The short answer is because $2D$ vector field $\vec F = (0, x)$ has the scalar curl of $1$. In other words,
For vector field $ \vec F = (P, Q)$ and a counterclockwise oriented closed curve, Green's Theorem states that,
$\displaystyle \iint_T \left (\cfrac{\partial Q}{\partial x} - \cfrac{\partial P}{\partial y}\right) dA = \int_{C} \vec F(\lambda(t)) \cdot \vec\lambda'(t) \ dt$
So if we want to find area bound by a closed curve, we choose a vector field which has constant scalar curl, for example, $(-y, x)$ or $(0, x)$ or $(-y, 0)$.

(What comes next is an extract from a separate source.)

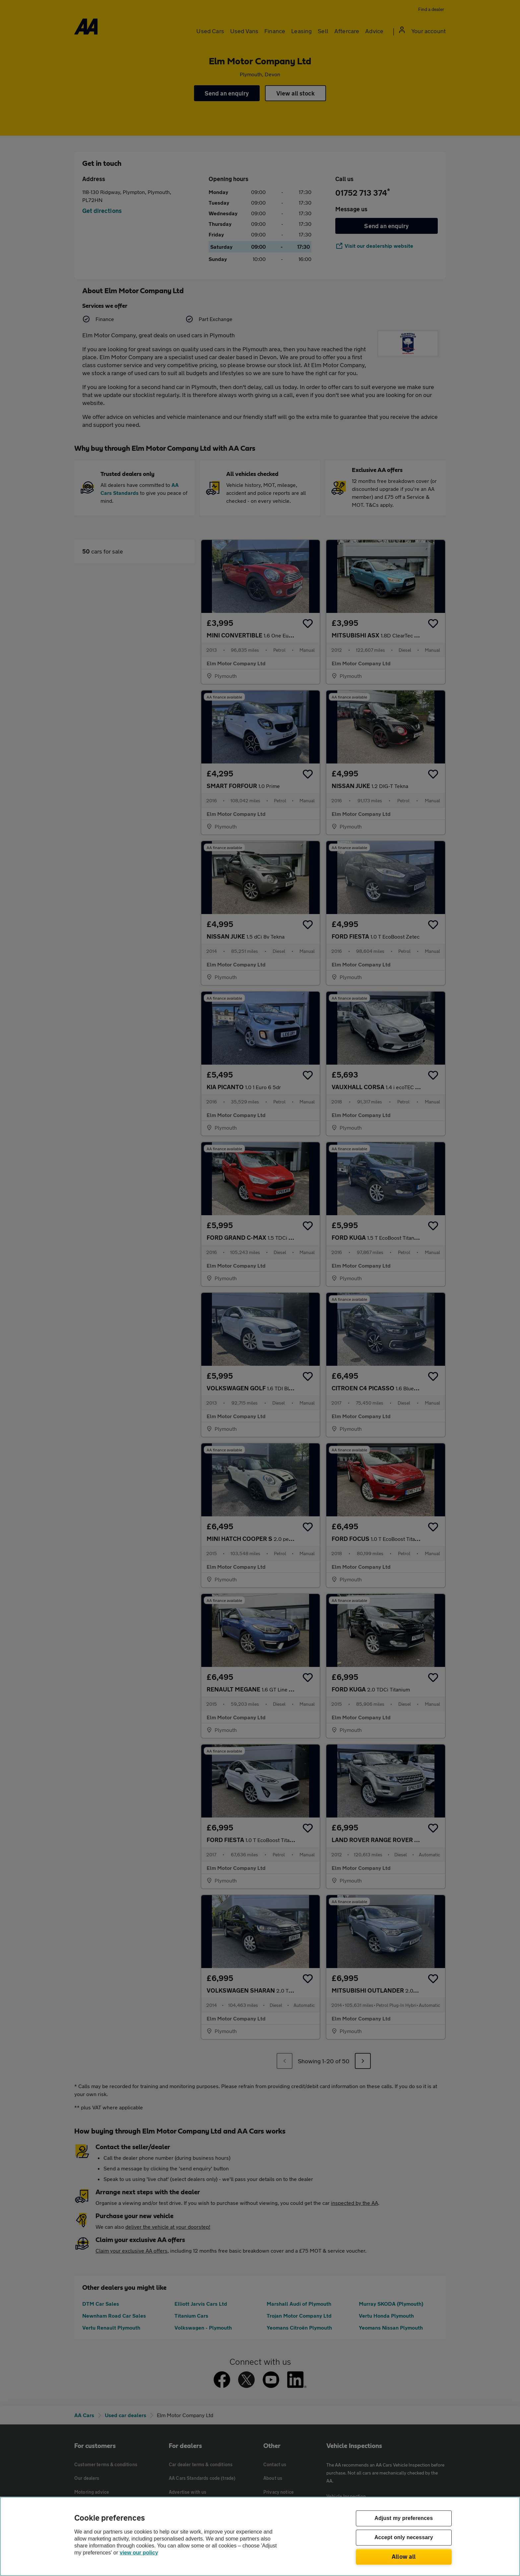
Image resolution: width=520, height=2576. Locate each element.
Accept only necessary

In this case, $\vec F = (P, Q) = (0, x)$
So, $\cfrac{\partial Q}{\partial x} - \cfrac{\partial P}{\partial y} = 1$
So LHS is $ \displaystyle \iint_T 1 \ dA \ , \ $ which clearly gives the area.

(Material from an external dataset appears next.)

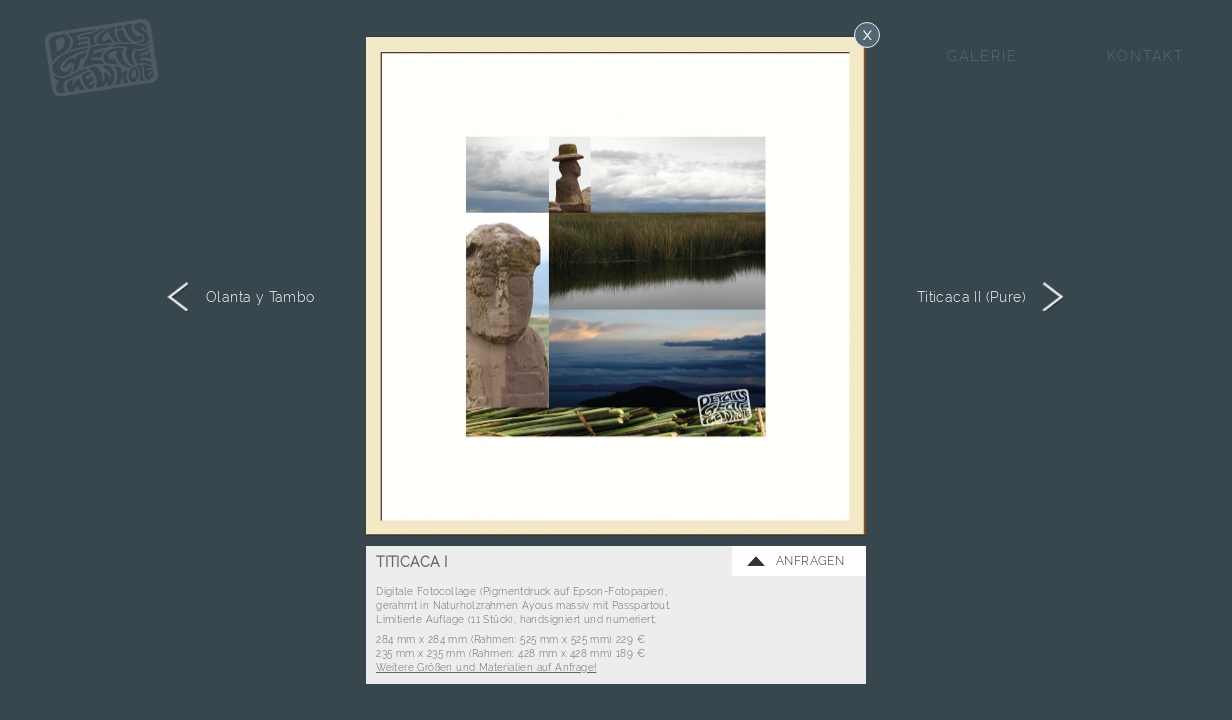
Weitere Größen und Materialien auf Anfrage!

Here is the diagram of the region.
You can see the region is bound by $\lambda_1, \lambda_2$, and $\lambda_3$.
So it comes down to line integral of the vector field over $\lambda_1$, $\lambda_2$ and $\lambda_3$. Make sure you are choosing the right orientation for line integral over each curve so it gives the area bound by them.